▶ **Work required**
The result should be all the records, exact and complete, without a single picture.

▶ **Stored records**
Content starts
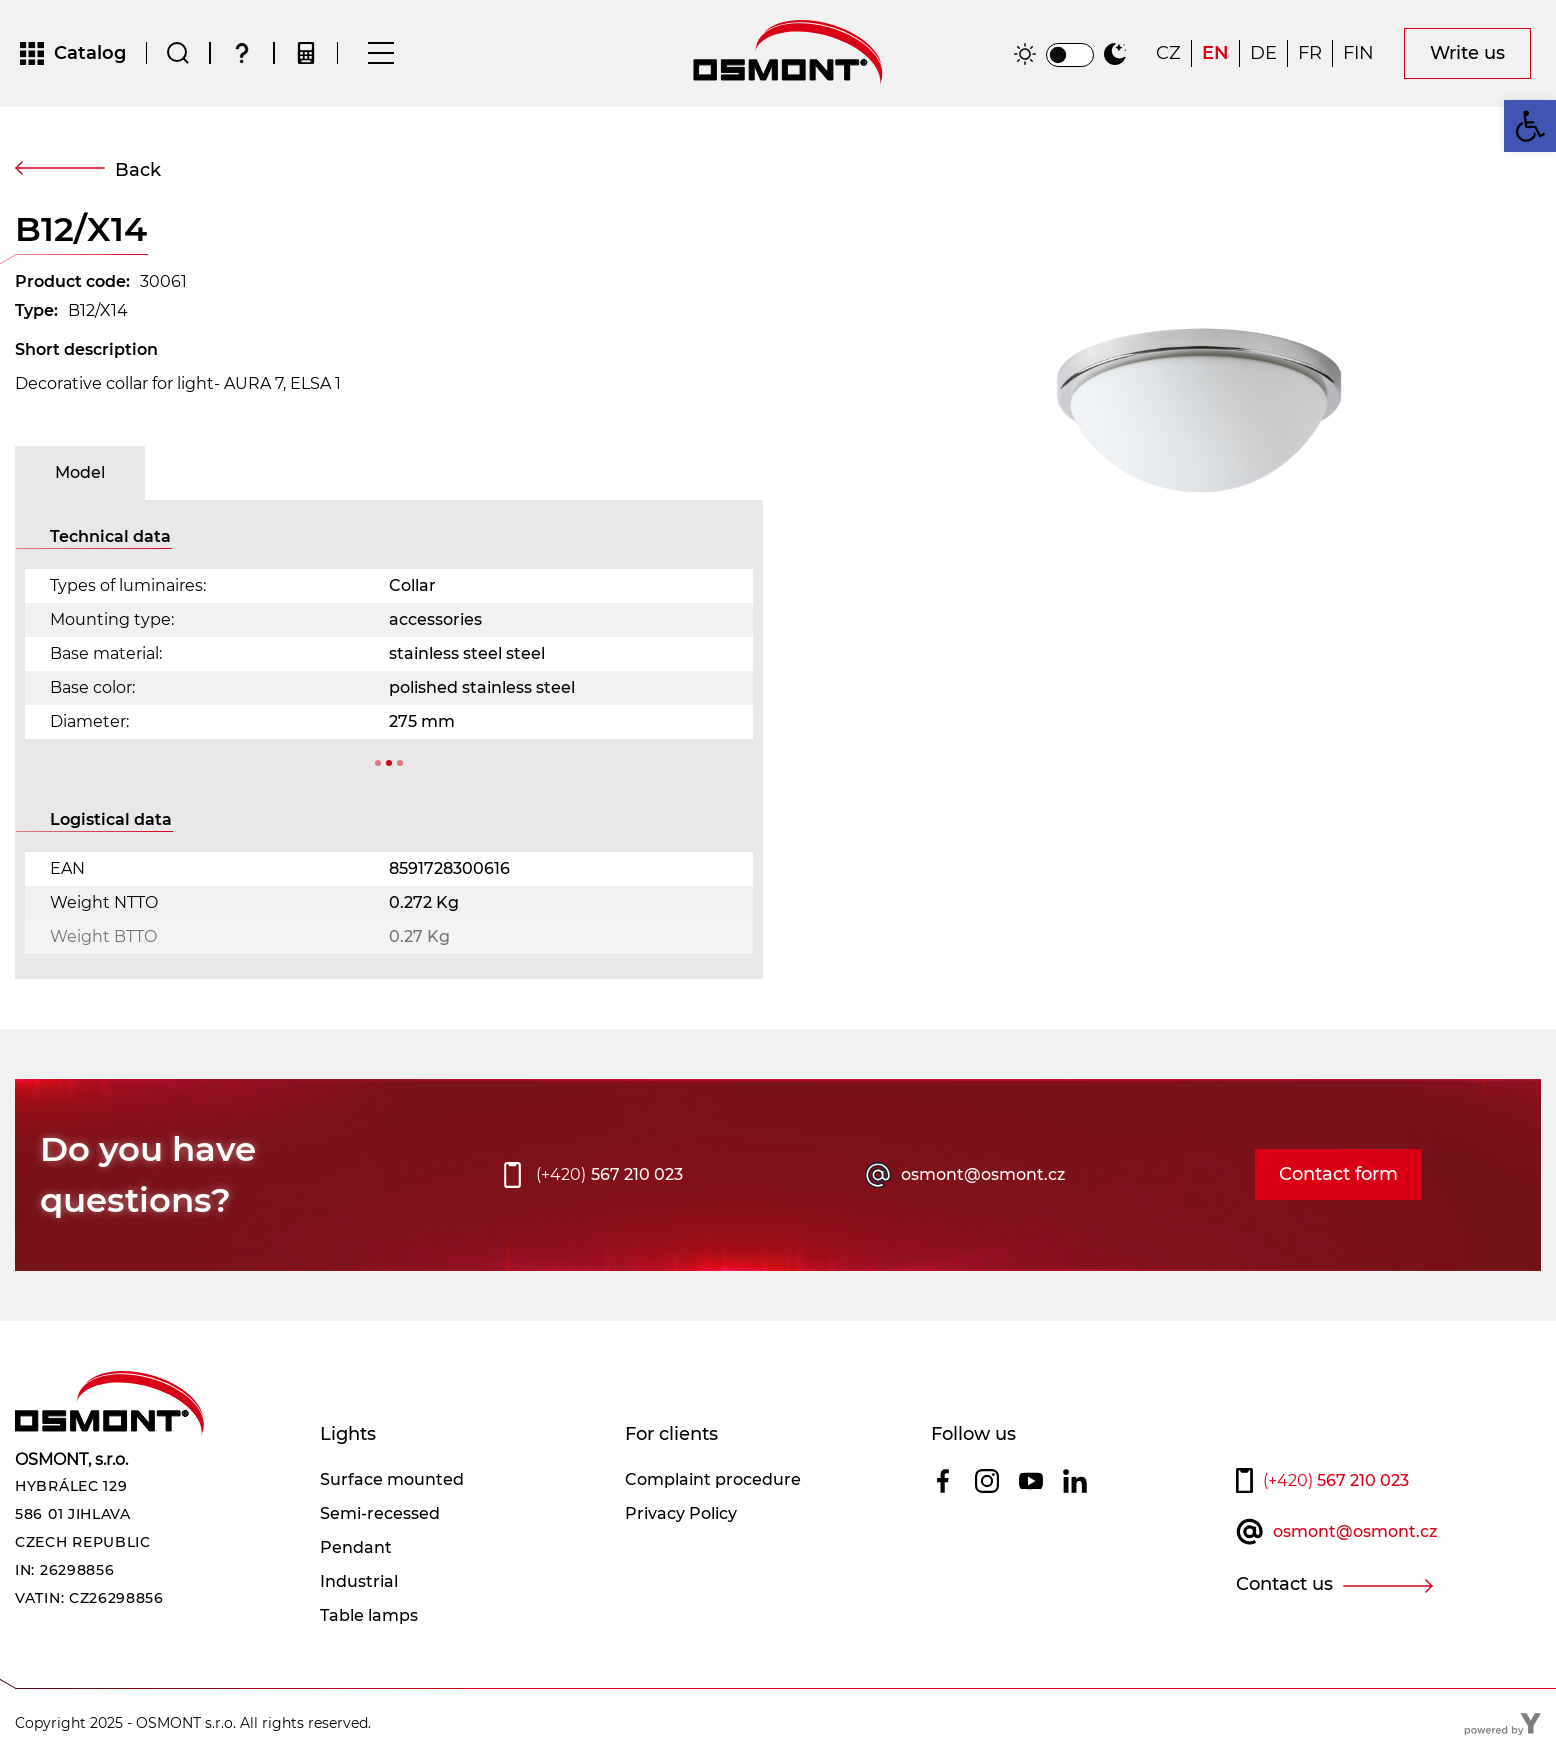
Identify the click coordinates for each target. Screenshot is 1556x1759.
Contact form (1338, 1176)
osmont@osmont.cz (983, 1175)
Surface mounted (392, 1480)
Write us (1467, 54)
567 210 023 (609, 1176)
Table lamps (369, 1616)
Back (138, 171)
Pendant (356, 1548)
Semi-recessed (380, 1514)
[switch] (1070, 56)
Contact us (1284, 1585)
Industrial (359, 1582)
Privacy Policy (681, 1514)
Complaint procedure (713, 1480)
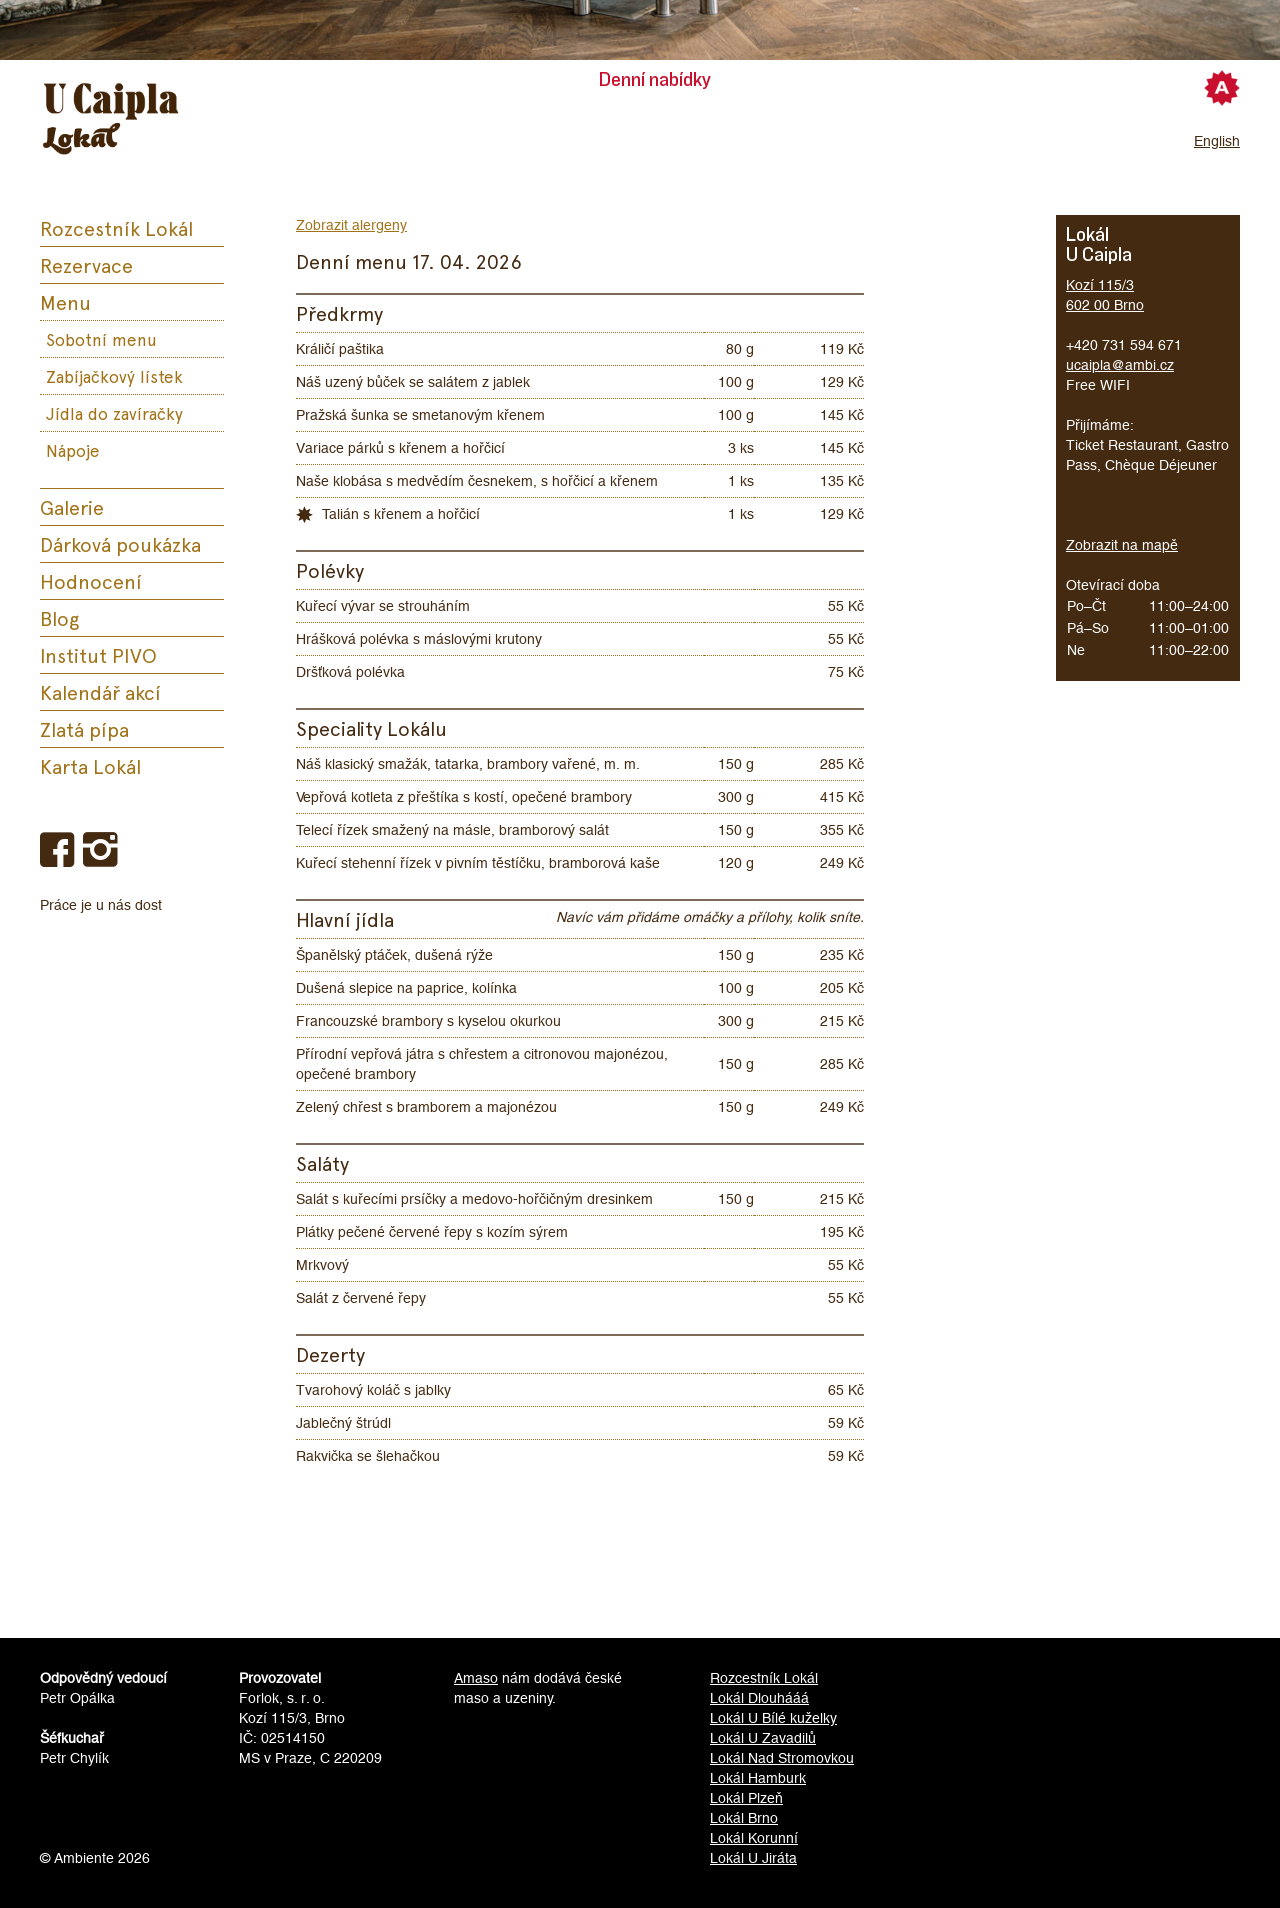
Content ends
▶ **Finished exercise**
Identify the click coordinates for each target. Screenshot is 1556x1759.
Contact form (1338, 1176)
osmont@osmont.cz (983, 1175)
Surface mounted (392, 1480)
Write us (1467, 54)
567 210 023 (609, 1176)
Table lamps (369, 1616)
Back (138, 171)
Pendant (356, 1548)
Semi-recessed (380, 1514)
[switch] (1070, 56)
Contact us (1284, 1585)
Industrial (359, 1582)
Privacy Policy (681, 1514)
Complaint procedure (713, 1480)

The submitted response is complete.